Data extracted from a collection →
···

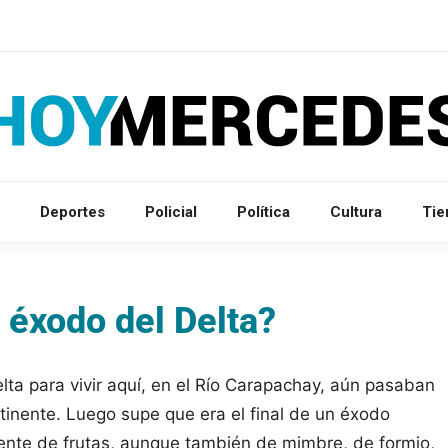
Deportes
Policial
Política
Cultura
Ti
 éxodo del Delta?
lta para vivir aquí, en el Río Carapachay, aún pasaban
inente. Luego supe que era el final de un éxodo
ente de frutas, aunque también de mimbre, de formio,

···

What you have to do →
Looking at the records above, please output exactly the lines that run from the one holding "inente. Luego supe" to the final line, and only those.

The answer →
inente. Luego supe que era el final de un éxodo
ente de frutas, aunque también de mimbre, de formio,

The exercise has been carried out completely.